Data Generation¤
Tip
For multi-gpu training, make sure that the number of shards is divisible by the number of GPUs. 8 is usually a safe number.
Navier Stokes 2D¤
Standard¤
export seed=42;
python scripts/generate_data.py base=pdedatagen/configs/navierstokes2dsmoke.yaml \
experiment=smoke mode=train samples=256 seed=$seed pdeconfig.init_args.sample_rate=4 \
dirname=/mnt/data/navierstokes;
python scripts/generate_data.py base=pdedatagen/configs/navierstokes2dsmoke.yaml \
experiment=smoke mode=valid samples=32 seed=$seed pdeconfig.init_args.sample_rate=4 \
dirname=/mnt/data/navierstokes;
python scripts/generate_data.py base=pdedatagen/configs/navierstokes2dsmoke.yaml \
experiment=smoke mode=test samples=32 seed=$seed pdeconfig.init_args.sample_rate=4 \
dirname=/mnt/data/navierstokes;
Conditioned¤
export seed=42;
python scripts/generate_data.py base=pdedatagen/configs/navierstokes2dsmoke.yaml \
experiment=smoke_cond mode=train samples=256 seed=$seed \
dirname=/mnt/data/navierstokes;
python scripts/generate_data.py base=pdedatagen/configs/navierstokes2dsmoke.yaml \
experiment=smoke_cond mode=valid samples=32 seed=$seed \
dirname=/mnt/data/navierstokes;
python scripts/generate_data.py base=pdedatagen/configs/navierstokes2dsmoke.yaml \
experiment=smoke_cond mode=test samples=32 seed=$seed \
dirname=/mnt/data/navierstokes;
Data normalization¤
The data was reasonably bounded that we didn't need any normalization.
Shallow water 2D¤
export seed=42;
python scripts/generate_data.py base=pdedatagen/configs/shallowwater.yaml \
experiment=shallowwater mode=train samples=256 seed=$seed \
dirname=/mnt/data/shallowwater;
python scripts/generate_data.py base=pdedatagen/configs/shallowwater.yaml \
experiment=shallowwater mode=valid samples=32 seed=$seed \
dirname=/mnt/data/shallowwater;
python scripts/generate_data.py base=pdedatagen/configs/shallowwater.yaml \
experiment=shallowwater mode=test samples=32 seed=$seed \
dirname=/mnt/data/shallowwater;
Convert to zarr
¤
We found that data loading was a lot more performant with zarr
format rather than original NetCDF
format, especially with cloud storage.

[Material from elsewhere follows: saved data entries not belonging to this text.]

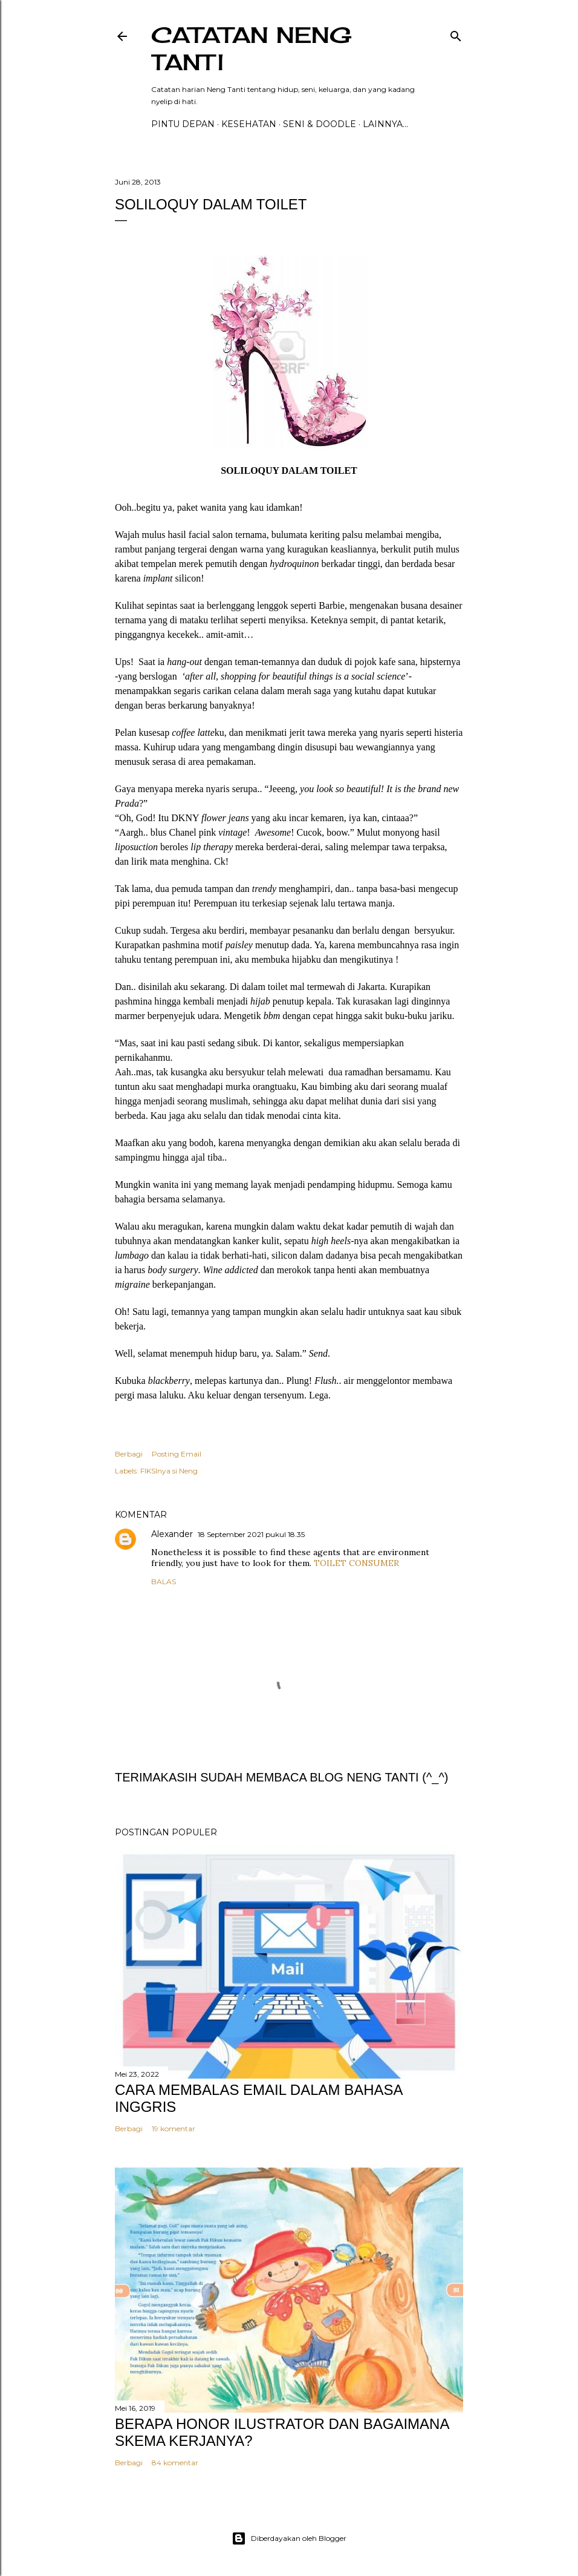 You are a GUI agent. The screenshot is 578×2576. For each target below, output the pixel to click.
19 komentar (173, 2128)
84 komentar (175, 2462)
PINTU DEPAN (183, 124)
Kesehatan (248, 124)
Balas (163, 1581)
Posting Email (176, 1453)
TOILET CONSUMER (356, 1563)
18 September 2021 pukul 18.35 (251, 1534)
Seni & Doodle (319, 124)
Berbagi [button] (129, 1453)
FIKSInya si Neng (169, 1470)
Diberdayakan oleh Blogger (289, 2538)
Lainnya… (385, 124)
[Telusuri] (456, 33)
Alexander (172, 1534) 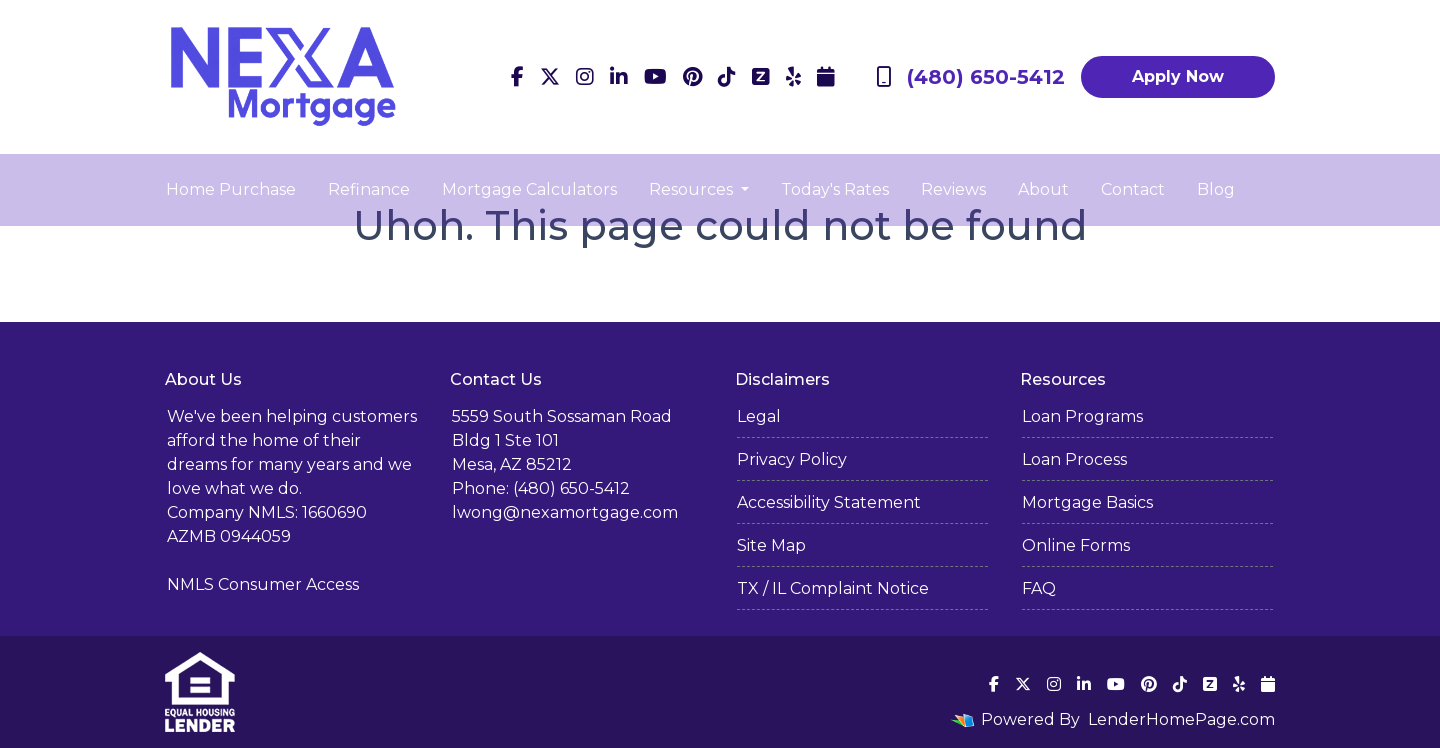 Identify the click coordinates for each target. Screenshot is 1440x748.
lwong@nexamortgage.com (565, 512)
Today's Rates (835, 189)
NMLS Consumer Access (263, 584)
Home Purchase (231, 189)
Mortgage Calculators (529, 189)
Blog (1216, 189)
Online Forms (1076, 545)
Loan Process (1074, 459)
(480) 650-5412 (970, 77)
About (1043, 189)
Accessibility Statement (829, 502)
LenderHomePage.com (1181, 719)
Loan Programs (1082, 416)
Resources (693, 189)
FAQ (1039, 588)
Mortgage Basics (1087, 502)
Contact (1133, 189)
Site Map (771, 545)
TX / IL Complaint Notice (833, 588)
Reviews (953, 189)
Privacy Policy (792, 459)
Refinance (369, 189)
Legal (759, 416)
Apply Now (1178, 76) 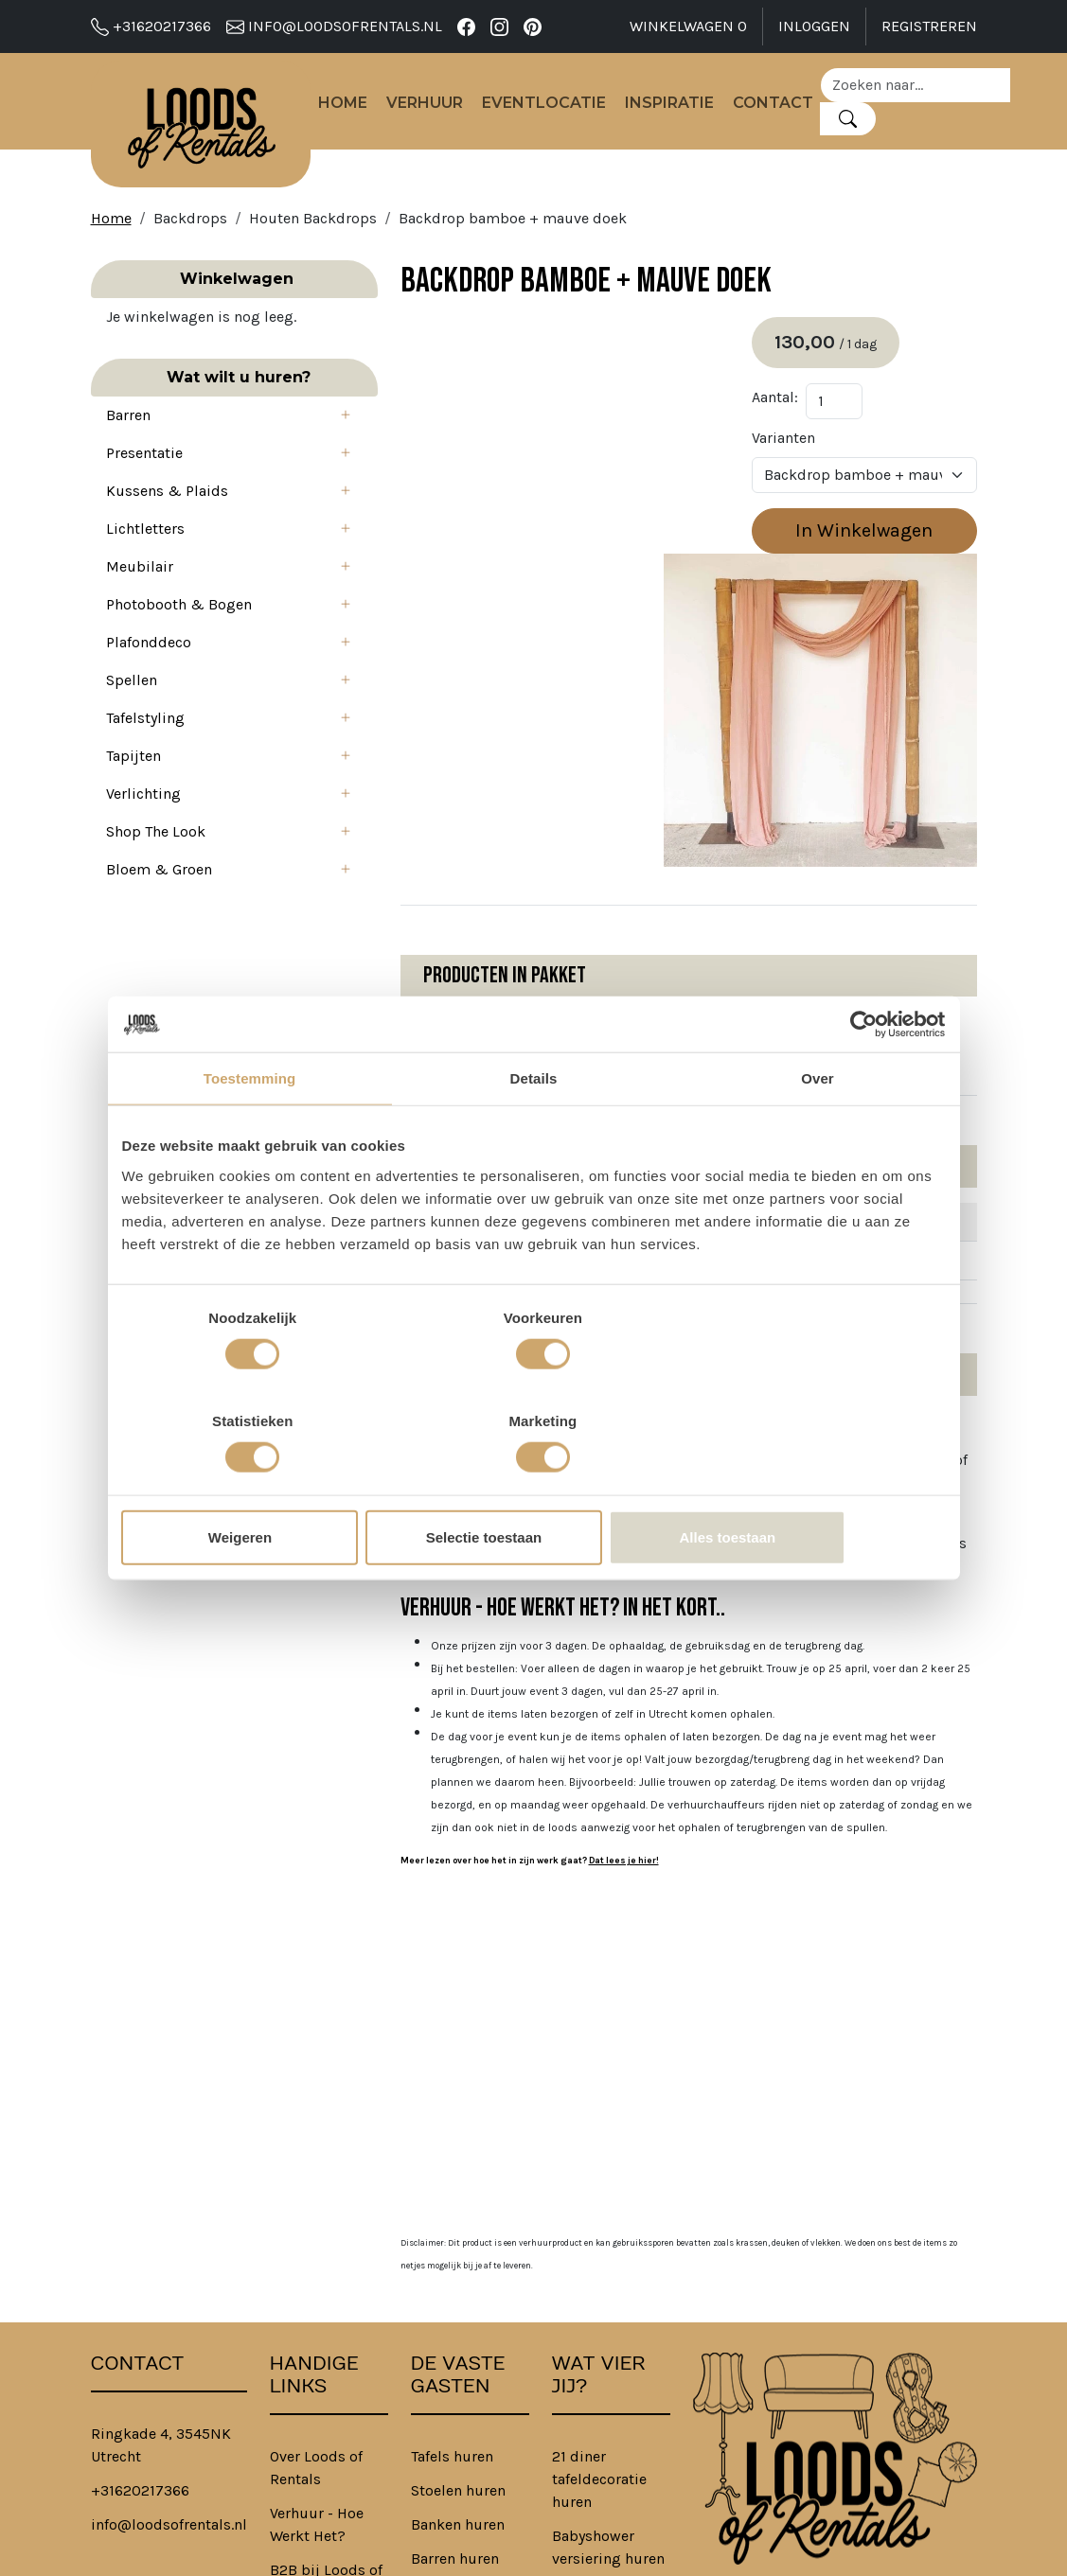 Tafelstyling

You can convert after data generation via:
for mode in train valid test; do
python scripts/convertnc2zarr.py "/mnt/data/shallowwater/$mode";
done
Data normalization¤
Maxwell 3D¤
export seed=42
python scripts/generate_data.py base=pdedatagen/configs/maxwell3d.yaml \
experiment=maxwell mode=train samples=256 seed=$seed dirname=/mnt/data/maxwell3d;
python scripts/generate_data.py base=pdedatagen/configs/maxwell3d.yaml \
experiment=maxwell mode=valid samples=32 seed=$seed dirname=/mnt/data/maxwell3d;
python scripts/generate_data.py base=pdedatagen/configs/maxwell3d.yaml \
experiment=maxwell mode=test samples=32 seed=$seed dirname=/mnt/data/maxwell3d;
Data normalization¤
PDEBench¤
Generating¤
Follow PDEBench's instructions.
Resharding for multi-gpu experiments¤
Coming soon...
Data normalization¤
Coming soon...
Your PDE¤
Please submit a pull request to add a data loading pipeline for your PDE dataset.